Setiap kali mengajar di Masjidil Haram, ia selalu dikelilingi sekitar 200-an orang. Pernah diundang ke Universitas Al-Azhar, Mesir, untuk memberi ceramah atau fatwa-fatwa pada beberapa perkara khusus.
6. Syeikh Muhammad Mukhtar Al-Bughri
Lahir di Bogor, Jawa Barat, pada 14 Sya’ban 1278 (14 Februari 1862). Nama lengkapnya Muhammad Mukhtar bin Atharid Al-Bughri Al-Batawi Al-Jawi. Pendidikan agamanya didapat langsung dari orang tuanya. Semasa muda, ia telah mampu menghafal Al-Qur’an. Tahun 1299 hijrah ke Betawi (Jakarta) untuk menimba ilmu kepada Sayyid Utsman. Tidak puas juga, ia kemudian menuju ke Mekah.
Selama di Mekah, Mukhtar Al-Bughri belajar kepada ulama termasyhur, Syeikh Ahmad Al-Fathani. Ia juga diberi kesempatan untuk mengajar di Masjidil-Haram selama 28 tahun. Setiap kesempatan mengajar, ia selalu dikelilingi sekitar 400-an muridnya. Semasa hidupnya telah menulis berpuluh-puluh karya. Mukhtar Al-Bughri wafat di Mekah pada 17 Shafar 1349 (13 Juli 1930).

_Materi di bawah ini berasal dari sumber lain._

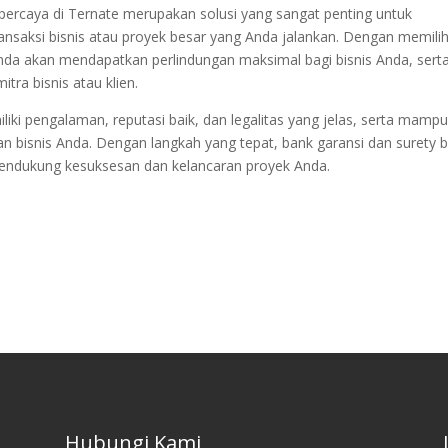
rpercaya di Ternate merupakan solusi yang sangat penting untuk
nsaksi bisnis atau proyek besar yang Anda jalankan. Dengan memili
Anda akan mendapatkan perlindungan maksimal bagi bisnis Anda, sert
tra bisnis atau klien.
iki pengalaman, reputasi baik, dan legalitas yang jelas, serta mamp
n bisnis Anda. Dengan langkah yang tepat, bank garansi dan surety 
mendukung kesuksesan dan kelancaran proyek Anda.
Hubungi Kami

7. Syeikh Abdul Hamid Asahan
Nama lengkapnya Syeikh Abdul Hamid bin Mahmud. Lahir di Tanjung Balai Asahan, Sumatera Utara, tahun 1298 H (1880). Sejak kecil ia belajar kepada saudara iparnya yang bernama Haji Zainuddin. Setelah itu belajar kepada ulama termasyhur di Asahan bernama Syeikh Muhammad Isa, mufti Kerajaan Asahan. Syeikh Muhammad Isa menganjurkan Abdul Hamid untuk menimba ilmu ke Mekah. Pasalnya, Abdul Hamid memiliki talenta untuk menjadi ulama.
Sampai di Mekah, Abdul Hamid Asahan langsung diterima belajar di halaqah Syeikh Ahmad Al-Fathani. Sayang, dua tahun kemudian Syeikh Ahmad Al-Fathani meninggal dunia (1325 H/1908). Walau berinteraksi hanya sekitar dua tahun, rasa kasih sayang Syeikh Ahmad Al-Fathani begitu kuat.
Abdul Hamid Asahan kemudian berguru pada Syeikh Ahmad Khathib bin Abdul Lathif Minangkabawi. Proses belajar ini sempat terganggu karena meletusnya Perang Dunia I (1914 – 1918). Ia terpaksa pulang ke Tanjung Balai Asahan. Abdul Hamid kemudian mendirikan Madrasah ‘Ulumil ‘Arabiyah. Seiring berjalannya waktu, madrasah ini berkembang pesat dan menjadi termasyhur di Sumatera Utara. Abdul Hamid Asahan melengkapi hidupnya dengan menulis berpuluh-puluh buku. Ia wafat pada 10 Rabiul Akhir 1370 (18 Februari 1951).